# Generate all halting Smallfuck programs of length n

Your task is to write a program that, given a number n, returns a list of all valid, halting Smallfuck programs of length n, in any order.

Actually, we're using a variation of Smallfuck called F2, which is just Smallfuck with a right-unbounded tape. For the purposes of this challenge, a program that moves left from the start of the tape is considered invalid, as is one with unbalanced brackets.

## Scoring

Since solving this for every n is impossible (as it would require you to solve the halting problem), your submission's score will be the lowest n for which it returns an incorrect answer.

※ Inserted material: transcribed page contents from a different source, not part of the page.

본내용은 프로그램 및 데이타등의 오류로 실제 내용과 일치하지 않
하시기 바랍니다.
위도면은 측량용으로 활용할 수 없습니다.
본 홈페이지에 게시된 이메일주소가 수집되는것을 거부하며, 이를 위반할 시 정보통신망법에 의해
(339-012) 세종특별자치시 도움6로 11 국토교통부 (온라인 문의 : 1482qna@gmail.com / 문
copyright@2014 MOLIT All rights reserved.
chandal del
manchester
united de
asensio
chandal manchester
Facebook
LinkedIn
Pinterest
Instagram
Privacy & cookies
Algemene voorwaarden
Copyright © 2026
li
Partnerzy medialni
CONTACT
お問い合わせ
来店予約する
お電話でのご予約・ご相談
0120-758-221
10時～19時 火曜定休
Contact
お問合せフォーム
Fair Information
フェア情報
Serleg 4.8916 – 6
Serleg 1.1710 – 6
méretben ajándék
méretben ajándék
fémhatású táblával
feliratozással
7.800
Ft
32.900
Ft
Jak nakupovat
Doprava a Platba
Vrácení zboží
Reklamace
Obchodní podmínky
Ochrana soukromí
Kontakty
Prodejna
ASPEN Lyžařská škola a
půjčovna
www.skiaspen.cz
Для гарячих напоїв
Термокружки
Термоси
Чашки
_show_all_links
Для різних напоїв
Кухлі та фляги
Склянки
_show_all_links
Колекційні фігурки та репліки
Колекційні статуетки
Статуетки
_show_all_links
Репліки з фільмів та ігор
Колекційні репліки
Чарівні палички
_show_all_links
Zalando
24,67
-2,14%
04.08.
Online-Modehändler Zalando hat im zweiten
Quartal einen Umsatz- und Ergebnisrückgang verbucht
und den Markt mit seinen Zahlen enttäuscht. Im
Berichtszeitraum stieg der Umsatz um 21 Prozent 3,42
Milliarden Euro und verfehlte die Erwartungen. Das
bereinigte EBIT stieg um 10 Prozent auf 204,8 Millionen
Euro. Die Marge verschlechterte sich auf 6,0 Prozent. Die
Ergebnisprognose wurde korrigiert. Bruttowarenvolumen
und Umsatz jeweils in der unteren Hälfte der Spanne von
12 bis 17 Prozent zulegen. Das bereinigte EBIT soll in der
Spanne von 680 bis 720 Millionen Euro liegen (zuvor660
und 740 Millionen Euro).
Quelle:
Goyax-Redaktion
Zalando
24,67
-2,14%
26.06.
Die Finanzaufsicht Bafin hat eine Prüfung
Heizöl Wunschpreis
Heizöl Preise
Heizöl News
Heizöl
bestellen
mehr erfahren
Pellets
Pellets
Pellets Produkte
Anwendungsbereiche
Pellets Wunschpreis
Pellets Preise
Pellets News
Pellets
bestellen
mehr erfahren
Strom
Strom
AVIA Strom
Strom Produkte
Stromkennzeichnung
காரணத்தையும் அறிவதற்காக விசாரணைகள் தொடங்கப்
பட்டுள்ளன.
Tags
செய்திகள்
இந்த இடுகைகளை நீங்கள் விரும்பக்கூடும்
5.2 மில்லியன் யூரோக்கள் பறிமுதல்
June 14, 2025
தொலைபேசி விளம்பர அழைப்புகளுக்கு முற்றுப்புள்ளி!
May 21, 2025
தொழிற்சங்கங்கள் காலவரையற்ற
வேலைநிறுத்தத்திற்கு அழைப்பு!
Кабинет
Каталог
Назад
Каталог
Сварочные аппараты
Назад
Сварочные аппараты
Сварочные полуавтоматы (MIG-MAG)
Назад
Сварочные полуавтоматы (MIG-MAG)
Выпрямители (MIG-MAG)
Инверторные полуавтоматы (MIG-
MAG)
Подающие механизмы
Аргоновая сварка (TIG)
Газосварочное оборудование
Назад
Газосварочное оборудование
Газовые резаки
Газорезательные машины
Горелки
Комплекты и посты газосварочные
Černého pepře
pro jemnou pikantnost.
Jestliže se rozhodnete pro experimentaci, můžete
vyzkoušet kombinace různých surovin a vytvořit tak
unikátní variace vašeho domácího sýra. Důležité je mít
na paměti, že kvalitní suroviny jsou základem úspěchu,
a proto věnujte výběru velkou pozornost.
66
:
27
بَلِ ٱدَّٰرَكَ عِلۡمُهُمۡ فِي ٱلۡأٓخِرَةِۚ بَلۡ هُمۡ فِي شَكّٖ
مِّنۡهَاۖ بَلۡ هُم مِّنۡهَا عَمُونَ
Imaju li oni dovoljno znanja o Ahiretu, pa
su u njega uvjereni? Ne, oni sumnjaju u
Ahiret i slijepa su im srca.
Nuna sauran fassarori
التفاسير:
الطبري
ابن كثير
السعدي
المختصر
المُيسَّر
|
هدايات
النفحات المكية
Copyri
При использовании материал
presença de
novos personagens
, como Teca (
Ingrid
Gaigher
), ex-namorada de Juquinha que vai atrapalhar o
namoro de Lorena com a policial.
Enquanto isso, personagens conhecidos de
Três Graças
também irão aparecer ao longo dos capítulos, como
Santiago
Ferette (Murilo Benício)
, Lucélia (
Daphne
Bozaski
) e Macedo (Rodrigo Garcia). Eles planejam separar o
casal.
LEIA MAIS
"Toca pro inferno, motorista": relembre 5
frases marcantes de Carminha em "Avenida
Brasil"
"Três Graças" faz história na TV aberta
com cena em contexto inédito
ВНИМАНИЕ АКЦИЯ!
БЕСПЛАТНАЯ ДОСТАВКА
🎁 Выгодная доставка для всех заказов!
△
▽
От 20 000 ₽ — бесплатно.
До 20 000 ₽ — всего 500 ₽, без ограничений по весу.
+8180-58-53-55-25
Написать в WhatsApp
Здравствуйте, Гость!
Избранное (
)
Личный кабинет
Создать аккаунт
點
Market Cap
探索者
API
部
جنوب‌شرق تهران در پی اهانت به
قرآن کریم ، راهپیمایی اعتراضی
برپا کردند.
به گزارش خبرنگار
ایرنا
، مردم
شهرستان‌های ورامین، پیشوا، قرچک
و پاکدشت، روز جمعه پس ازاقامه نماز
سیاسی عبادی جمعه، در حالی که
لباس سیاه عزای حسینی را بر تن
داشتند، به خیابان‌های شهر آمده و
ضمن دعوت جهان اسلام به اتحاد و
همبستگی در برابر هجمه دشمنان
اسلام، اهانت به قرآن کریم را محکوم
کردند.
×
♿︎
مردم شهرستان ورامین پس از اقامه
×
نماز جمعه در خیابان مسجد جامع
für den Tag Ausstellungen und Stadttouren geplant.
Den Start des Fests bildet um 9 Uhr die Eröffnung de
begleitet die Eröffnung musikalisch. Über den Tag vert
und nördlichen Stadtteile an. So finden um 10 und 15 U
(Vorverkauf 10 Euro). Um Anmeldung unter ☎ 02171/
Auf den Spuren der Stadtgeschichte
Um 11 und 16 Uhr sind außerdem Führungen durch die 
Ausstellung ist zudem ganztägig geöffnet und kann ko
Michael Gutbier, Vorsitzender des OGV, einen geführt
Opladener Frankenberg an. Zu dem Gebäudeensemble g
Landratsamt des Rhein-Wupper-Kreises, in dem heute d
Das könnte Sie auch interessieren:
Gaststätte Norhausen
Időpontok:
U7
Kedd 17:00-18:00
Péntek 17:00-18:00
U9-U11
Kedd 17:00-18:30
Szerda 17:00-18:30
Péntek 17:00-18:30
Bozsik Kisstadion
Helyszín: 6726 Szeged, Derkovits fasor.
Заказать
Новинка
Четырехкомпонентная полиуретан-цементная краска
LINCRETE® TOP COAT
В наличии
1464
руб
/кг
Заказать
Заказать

Each submission must be, at most, 1000 bytes (though you are encouraged to provide an ungolfed version as well). In the event of a tie, the earlier answer wins.

## Test Cases

n = 1:

+ >


n = 2:

++ +> >+ >< >> []


n = 3:

+++ ++> +>+ +>< +>> >++ >+< >+> ><+ ><> >>+ >>< >>> >[] [+] [<] [>] []+ []>


n = 4:

++++ +++> ++>+ ++>< ++>> +>++ +>+< +>+> +><+ +><> +>>+ +>>< +>>> >+++ >++< >++> >+<+ >+<> >+>+ >+>< >+>> ><++ ><+> ><>+ ><>< ><>> >>++ >>+< >>+> >><+ >><< >><> >>>+ >>>< >>>> [][] ++[] +>[] ><[] >>[] [++] [+<] [+>] [<+] [<<] [<>] [>+] [><] [>>] []++ []+> []>+ []>< []>> +[+] +[>] >[+] >[<] >[>] >[]+ >[]< >[]> [+]+ [+]> [<]+ [<]> [>]+ [>]> [[]]


Please inform me if there are any more that I have forgotten to add.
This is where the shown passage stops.